On July 3, in its mid-year regulatory plan, the Department of Labor (DOL) said it will continue to issue guidance that will allow more alternative (private equity, cryptocurrency, etc.) investments in retirement plans.

The mid-year regulatory plan also noted the agency’s plans to revamp its prohibited transaction exemption (PTE) program. DOL said it will “update” its PTE procedures rules to “reduce regulatory burdens on applicants for exemptions and improve the program’s operation.”

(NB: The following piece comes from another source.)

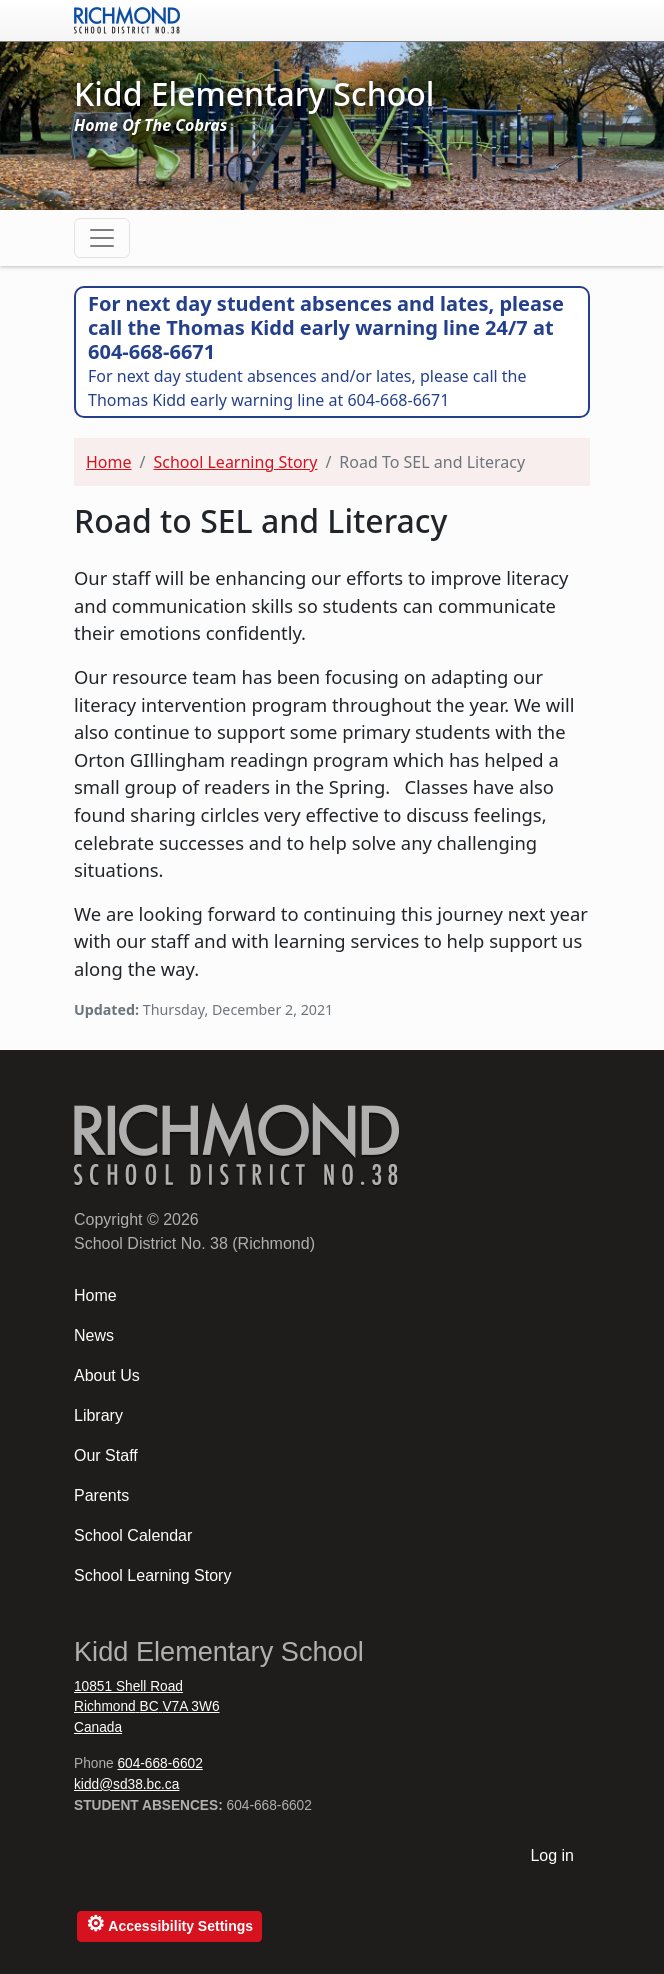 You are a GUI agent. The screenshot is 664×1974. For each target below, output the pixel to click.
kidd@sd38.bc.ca (126, 1784)
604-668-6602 (159, 1763)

All agencies’ guidance plans are largely aspirational. As often as not an item on the plan does not result in new guidance before the next plan is released. However, guidance aimed at deregulating the use of non-traditional investments in retirement savings plans appears to be on track to be finalized by year-end, or close to it. The comment period on the proposed regulation closed on June 1—and DOL received more than 30,000 comments. DOL says its proposed regulation identifies criteria that fiduciaries should use to prudently balance the potential for greater long-term gains, broader investment diversification, and potentially higher expenses and fees.

Prospects: It is anticipated that the new rule will be finalized, with minimal changes from the proposed version, within the next five months.